+++ RECORDED DATA

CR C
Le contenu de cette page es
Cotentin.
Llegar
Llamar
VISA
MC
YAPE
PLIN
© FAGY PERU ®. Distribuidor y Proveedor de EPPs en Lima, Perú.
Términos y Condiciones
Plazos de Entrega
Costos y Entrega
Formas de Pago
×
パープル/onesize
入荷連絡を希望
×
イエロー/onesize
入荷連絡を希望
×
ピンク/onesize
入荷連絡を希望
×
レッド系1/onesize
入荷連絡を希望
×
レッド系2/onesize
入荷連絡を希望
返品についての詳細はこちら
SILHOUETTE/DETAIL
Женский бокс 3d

++++++
+++ RECORDED DATA

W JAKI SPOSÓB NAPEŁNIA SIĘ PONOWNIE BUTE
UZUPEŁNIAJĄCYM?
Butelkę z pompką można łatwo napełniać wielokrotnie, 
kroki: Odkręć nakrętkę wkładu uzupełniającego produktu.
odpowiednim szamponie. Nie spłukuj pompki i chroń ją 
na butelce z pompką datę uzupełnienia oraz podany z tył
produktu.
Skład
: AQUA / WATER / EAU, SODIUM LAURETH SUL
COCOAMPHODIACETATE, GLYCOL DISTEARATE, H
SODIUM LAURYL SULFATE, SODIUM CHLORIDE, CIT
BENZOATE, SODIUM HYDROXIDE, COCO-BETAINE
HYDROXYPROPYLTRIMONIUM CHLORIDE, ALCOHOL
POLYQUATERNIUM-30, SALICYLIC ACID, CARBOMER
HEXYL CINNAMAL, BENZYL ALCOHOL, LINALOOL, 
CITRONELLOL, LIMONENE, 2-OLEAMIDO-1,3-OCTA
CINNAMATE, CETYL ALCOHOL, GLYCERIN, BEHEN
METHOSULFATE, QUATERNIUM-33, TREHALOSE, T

++++++
+++ RECORDED DATA

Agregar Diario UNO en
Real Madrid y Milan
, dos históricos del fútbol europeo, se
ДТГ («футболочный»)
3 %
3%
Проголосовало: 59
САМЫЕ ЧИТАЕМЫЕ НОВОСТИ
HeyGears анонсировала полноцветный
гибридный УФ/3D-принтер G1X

++++++

* PROBLEM *
Where a line in the entries holds "CHLORIDE", copy that line.

* ANSWER BELOW *
SODIUM LAURYL SULFATE, SODIUM CHLORIDE, CIT
HYDROXYPROPYLTRIMONIUM CHLORIDE, ALCOHOL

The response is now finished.